Exercise aim ▸
From the entries that follow, copy every line with the word "Подходит".

Data for processing ▸
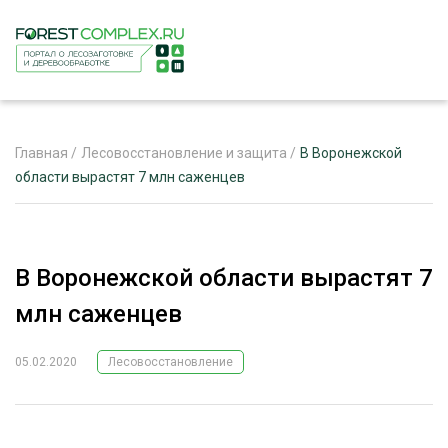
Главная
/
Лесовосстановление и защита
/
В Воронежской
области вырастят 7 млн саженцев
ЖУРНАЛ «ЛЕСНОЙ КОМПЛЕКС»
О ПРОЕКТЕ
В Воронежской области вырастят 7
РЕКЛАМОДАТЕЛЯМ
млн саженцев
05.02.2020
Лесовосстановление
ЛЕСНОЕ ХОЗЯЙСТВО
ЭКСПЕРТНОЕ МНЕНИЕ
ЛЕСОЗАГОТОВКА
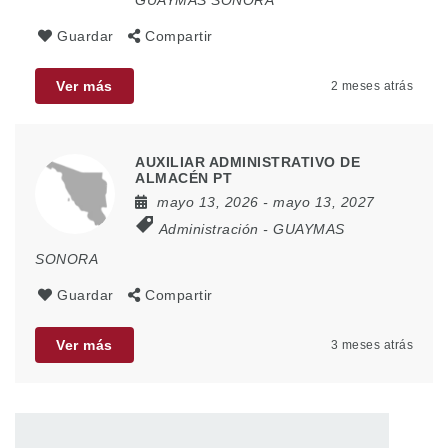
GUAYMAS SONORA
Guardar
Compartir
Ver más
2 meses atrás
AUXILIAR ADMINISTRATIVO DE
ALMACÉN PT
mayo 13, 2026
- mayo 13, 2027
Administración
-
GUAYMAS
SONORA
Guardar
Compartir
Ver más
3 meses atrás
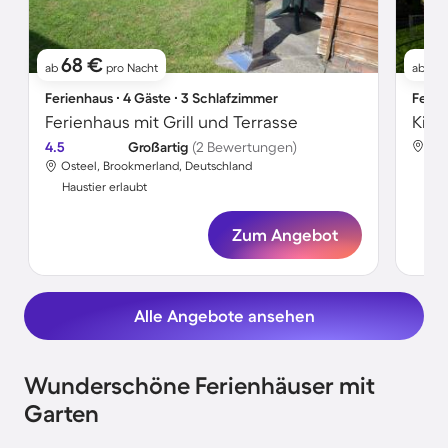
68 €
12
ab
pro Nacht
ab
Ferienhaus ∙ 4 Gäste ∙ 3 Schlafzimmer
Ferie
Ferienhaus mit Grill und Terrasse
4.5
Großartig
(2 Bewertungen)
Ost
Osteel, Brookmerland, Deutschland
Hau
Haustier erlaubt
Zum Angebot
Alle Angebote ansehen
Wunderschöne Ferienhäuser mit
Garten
==
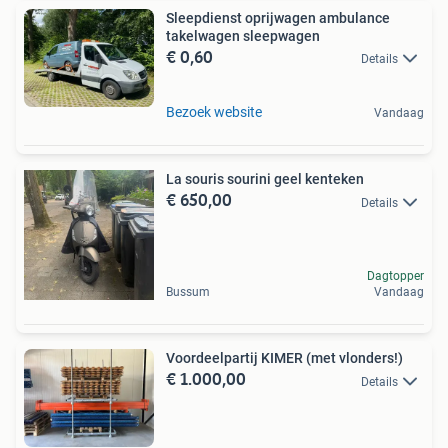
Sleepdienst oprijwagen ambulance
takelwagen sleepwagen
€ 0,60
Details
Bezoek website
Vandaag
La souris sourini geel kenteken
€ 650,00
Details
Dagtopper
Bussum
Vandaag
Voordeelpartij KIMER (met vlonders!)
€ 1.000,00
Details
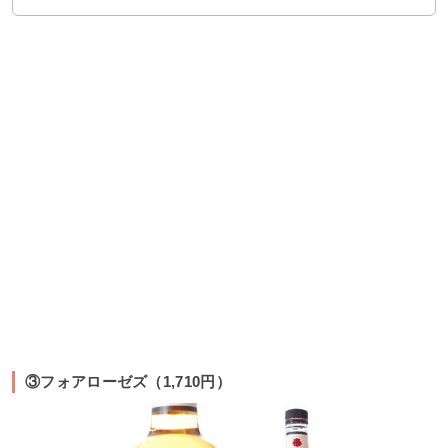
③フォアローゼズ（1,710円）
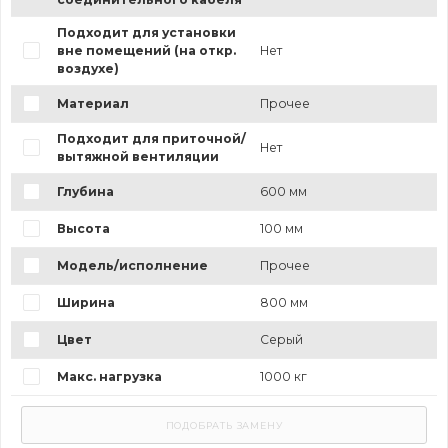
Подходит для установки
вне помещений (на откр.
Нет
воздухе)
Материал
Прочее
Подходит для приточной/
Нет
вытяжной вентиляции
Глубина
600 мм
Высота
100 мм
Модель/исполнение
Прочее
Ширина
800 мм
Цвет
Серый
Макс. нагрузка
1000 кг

The completed task ▸
Подходит для установки
Подходит для приточной/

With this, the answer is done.